L'Aqua Crua, casa di cura, ma anche luogo creativo del disagio dello chef

Se lo stato di salute psicologica e mentale dello chef Giuliano Baldessari dovessimo giudicarli dagli ultimi tre menu degustazione che ha licenziato nel suo ristorante, eremo e luogo di cura, l'Aqua Crua nel verde lussureggiante dei Colli Berici, a Barbarano, dovremmo emettere un referto di guarigione completa. Intendiamoci, questo non significa che la follia creativa e con essa la verità senza filtri, del percorso creativo di Giuliano non tocchino punte estreme, non per tutti (un esempio può essere l'alga al nero con lievito e chat masala e kefir lime, che a noi per altro è piaciuta molto) ma significa che il cuoco ha trovato una via salvifica.
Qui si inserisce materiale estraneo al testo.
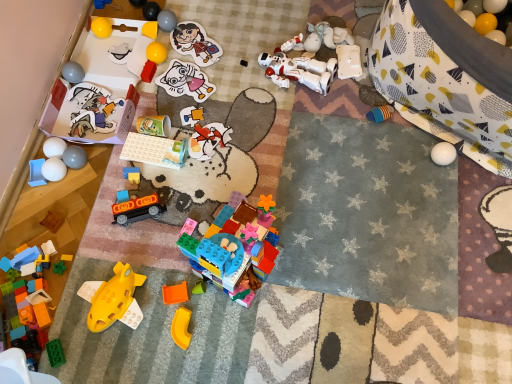 Identify the location of free space between yellow matte plastic arch at center, which appears as the 21th toy when viewed from the left, and orange matte train at center, which is the twelfth toy in right-to-left order. (158, 270).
IL DISAGIO È lui stesso a raccontare il suo disagio con grande pudore. L'alcolismo e la morte tragica del padre, il divorzio dei genitori, l'instabilità degli affetti più cari hanno più volte fatto mancare la terra sotto i piedi allo chef, trascinandolo verso una vita folle, sregolata, di eccessi. La cura da subito è stato il lavoro, Giuliano collabora con alcuni dei più grandi chef internazionali (Aimo Moroni a Milano e i tristellati Marc Veyrat a Megeve e Annecy in Francia e Massimiliano Alajmo, a Le Calandre, di cui diventa sous chef.
LA CURA Nel 2014 nasce la casa di cura Aqua Crua, ristorante e insieme eremo e laboratorio di creatività e monastero, dove Giuliano ha spazio per dare "gusto ai suoi pensieri" e per potersi sperimentare con tecniche e modalità spesso bizzarre e inesplorate. Tra queste la tecnica l'assaggio in segreto delle prove dei piatti nudo, vestito solo di una tuta in latex per isolarsi dal disagio, inibire completamente gli altri sensi e concentrarsi esclusivamente nel gusto, veicolo di guarigione. La stella Michelin è un punto di consapevolezza che lo porta ad una maturità bastante a convincerlo che fosse giunta l'ora di togliere il velo e liberare la follia, "mostrare il disagio e accompagnare l'ospite nella propria verità, in uno spettacolo in cui attore, regista e scena sono un unico essere".
LA CUCINA IN LATEX Così nascono i tre nuovi menù: uno, due e tre gradi di follia e provocazione. Da un lato una carta classica e "originaria", un ritorno alla tradizione, che gli ha permesso di spiccare il volo nei tre degustazione con un'escalation di provocazioni e trasgressioni da affrontare passo per passo, un viaggio per ritrovare la stabilità nel gusto. Obbligatorio partire dal menu uno, per abituarsi ad interagire con gusti inediti "volti a stimolare i neurotrasmettitori e piatti di portata che, come opere d'arte, aprono un dialogo con la coscienza dello chef". Quello che possiamo dire è che l'esperienza è stata una continua sollecitazione dei sensi, il rognone di coniglio con riduzione lattica alle morchelle e tartufo nero scuote, il dolce, una crema di fegato cipolle rosse e gelato all'alloro lascia storditi sulla sedia, per lunghezza gustativa.